My date is with a CF-er named Wayne. He is the best-fed CF kid I have ever laid eyes on. Usually they are blond, and thin, and pale, and look like they might cough blood on you as soon as smile at you. Wayne is tan, with dark-brown hair and blue eyes, and big, with a high, wide chest. He is pretty hairy for sixteen. I caught a glimpse of his big hairy belly as I scooted past his room. On my fourth pass (I slowed each time and looked back over my shoulder at him) he called me in. We played a karate video game. I kicked his ass, then I showed him the meditation channel.

He is here for a tune-up: Every so often the cystic fibrosis kids will get more tired than usual, or cough more, or cough differently, or a routine test of their lung function will be precipitously sucky, and they will come in for two weeks of IV antibiotics and aggressive chest physiotherapy. He is halfway through his course of tobramycin, and bored to death. We go down to the cafeteria and I watch him eat three stale doughnuts. I have some water and a sip of his tea. I’m never hungry when I’m on the sauce, and I am absorbing so poorly now that if I ate a steak tonight a whole cow would come leaping from my ass in the morning.

I do a little history on him, not certain why I am asking the questions, and less afraid as we talk that he’ll catch on that I’m playing intern. He doesn’t notice, and fesses up the particulars without protest or reservation as we review his systems.

“My snot is green,” he says. “Green like that.” He points to my green toenails. He tells me that he has twin cousins who also have CF, and when they are together at family gatherings he is required to wear a mask so as not to pass on his highly resistant mucoid strain of Pseudomonas. “That’s why there’s no camp for CF,” he said. “Camps for diabetes, for HIV, for kidney failure, for liver failure, but no CF camp. Because we’d infect each other.” He wiggles his eyebrows then, perhaps not intentionally. “Is there a camp for people like you?” he asks.

“Probably,” I say, though I know that there is, and would have gone this past summer if I had not been banned the year before for organizing a game where we rolled a couple of syndromic kids down a hill into a soccer goal. Almost everybody loved it, and nobody got hurt.

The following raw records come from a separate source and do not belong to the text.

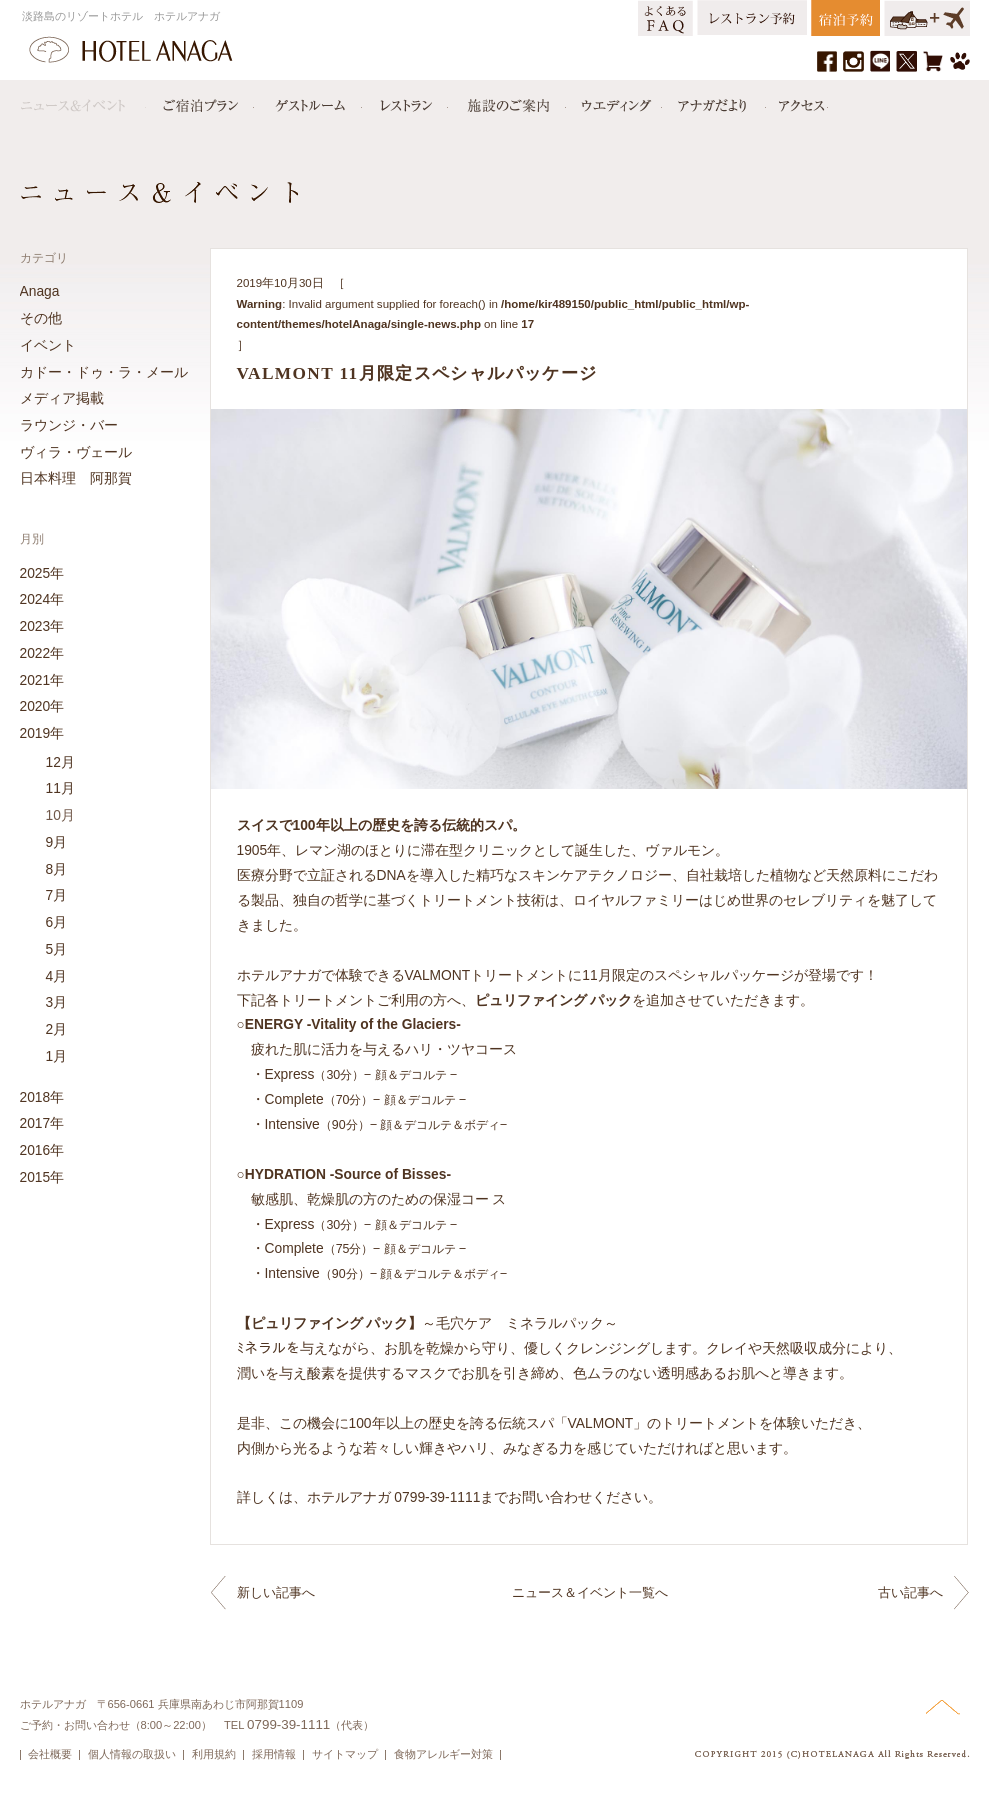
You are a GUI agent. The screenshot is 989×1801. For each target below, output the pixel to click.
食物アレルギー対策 (443, 1754)
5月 (57, 949)
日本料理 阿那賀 (76, 478)
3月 (57, 1002)
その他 (41, 318)
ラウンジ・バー (69, 425)
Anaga (40, 291)
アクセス (797, 101)
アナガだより (714, 101)
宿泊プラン (200, 101)
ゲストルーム (308, 101)
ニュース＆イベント (83, 101)
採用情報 (274, 1754)
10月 (60, 815)
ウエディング (614, 101)
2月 (57, 1029)
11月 (60, 788)
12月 (60, 762)
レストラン (405, 101)
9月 (57, 842)
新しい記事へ (276, 1592)
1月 (57, 1056)
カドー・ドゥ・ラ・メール (104, 372)
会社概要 (50, 1754)
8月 (57, 869)
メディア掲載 (62, 398)
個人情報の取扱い (132, 1754)
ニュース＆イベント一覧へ (590, 1592)
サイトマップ (345, 1754)
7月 (57, 895)
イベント (48, 345)
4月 (57, 976)
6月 (57, 922)
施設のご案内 (507, 101)
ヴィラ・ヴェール (76, 452)
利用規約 (214, 1754)
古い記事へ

Over Wayne’s shoulder I see Dr. Chandra sit down two tables away. At the same time that Wayne lifts his last doughnut to his mouth, Dr. Chandra lifts a slice of pizza to his, but where Wayne nibbles like an invalid at his food, Dr. Chandra stuffs. He just pushes and pushes the pizza into his mouth. In less than a minute he’s finished it. Then he gets up and shuffles past us, sucking on a bottle of water, with bits of cheese in his beard. He doesn’t even notice me.

When Wayne has finished his doughnuts I take him upstairs, past the sixth floor to the seventh. “I’ve never been up here,” he says.

“Heme-onc,” I say.

“Are we going to visit someone?”

“I know a place.” It’s a call room. A couple of years back an intern left his code cards in my room, and there was a list of useful door combinations on one of them. Combinations change slowly in hospitals. “The intern’s never here,” I tell him as I open the door. “Heme-onc kids have a lot of problems at night.”